Las cosas por su nombre
Por Noemí Labrune
Nada me parece más confiable para medir el significado profundo de ciertas acciones del presidente Kirchner, que las reacciones por ellas provocadas de parte de ese conglomerado variopinto al que antes de Fukuyama llamábamos 'la reacción'. Nos llegan a través de sus voceros naturales. Por caso, el editorial de «La Nación» del día después; el escozor de Mirtha Legrand al perdérsele el escudo nacional bajo las barbas del 'Che'; o el de aquel periodista ducho en manipulaciones que se dijo capaz de soportar el descuelgue de haber subido a la escalerilla un ordenanza o hasta un cabo primero. Pero ¡un general de la Nación!
Mi última medición no deja lugar a dudas. Las acciones del presidente constituyen un avance -ojalá definitivo- en el hasta hoy sinuoso proceso de subordinación del poder militar. De paso subordinó -¿por cuánto tiempo?- el poder de los políticos a la necesidad de verdad y justicia de un pueblo muchas veces apaleado y/o engañado por militares y por políticos.
Lo novedoso fue que para someter a militares y políticos, el presidente utilizó los instrumentos de unos y de otros.
A los militares les ordenó: autoritario, inapelable, comandante en jefe.
A los políticos les dirigió un discurso, o sea palabras desde un palco. Y no hubo maniobra capaz de forzar la presencia de los indeseables en ese palco de la dignidad republicana. Las palabras recobraron su razón de ser: llamar a las cosas por su nombre.
Dichos y hechos de este 24 de marzo fueron la contracara, para muchos de nosotros inesperada revancha, del «Felices Pascuas». El autor de la célebre frase se quejó, dolido. ¿Será por incapacidad de analizar la abismal diferencia entre unas acciones y otras? ¿O porque al fin percibió esa diferencia? Veamos.
Alfonsín ordenó la apertura del juicio a las juntas militares. Los ciudadanos pudimos mirarlo de a pedacitos por la tevé pero… sin audio. Sin la voz de las víctimas; sin la vibración del alegato final. Vimos a los mandos supremos vestidos de gala, tiesos en sus banquillos pero…. como en la época del cine mudo. Su comandante en jefe temió que las palabras, esas que al quedar grabadas nos permiten recuperar la memoria, los degradaran en ese instante y sin apelación posible, ante la conciencia de los millones de argentinos que no leerían el «Nunca Más».

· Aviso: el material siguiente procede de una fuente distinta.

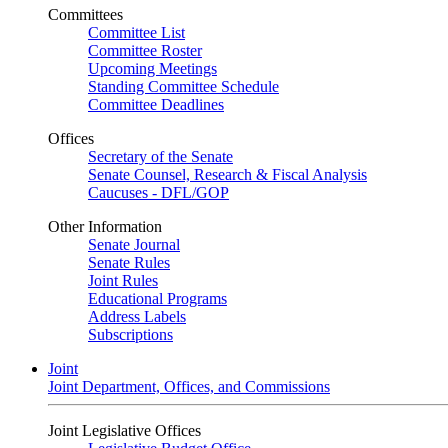
Committees
Committee List
Committee Roster
Upcoming Meetings
Standing Committee Schedule
Committee Deadlines
Offices
Secretary of the Senate
Senate Counsel, Research & Fiscal Analysis
Caucuses - DFL/GOP
Other Information
Senate Journal
Senate Rules
Joint Rules
Educational Programs
Address Labels
Subscriptions
Joint
Joint Department, Offices, and Commissions
Joint Legislative Offices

El juicio fue importantísimo al dejar probado el plan criminal ejecutado por el Estado. Ese plan por el cual recién ahora un presidente pide perdón en nombre del Estado. Luego de la sentencia, los juicios se multiplicaron. Creímos que había llegado la hora de la justicia, pero … llegaron el Punto Final y la Obediencia Debida, del mismo autor que había vaciado de contenido a la palabra felicidad en la Pascua del '87.
Tres años antes, Alfonsín había creado la Conadep, instrumento indispensable en la lucha contra la impunidad, pero… intentó condicionarla a su propio plan de autodepuración de militares para la democracia. Así, mientras víctimas y testigos aportaban copiosa información, los militares destruían prueba documental aludida en esos testimonios y maquillaban o demolían centros clandestinos, a la vista y paciencia del comandante en jefe. Del informe final se suprimieron las palabras que señalan a los represores por su nombre y apellido. Sólo los apodos, esos nombres de disfraz.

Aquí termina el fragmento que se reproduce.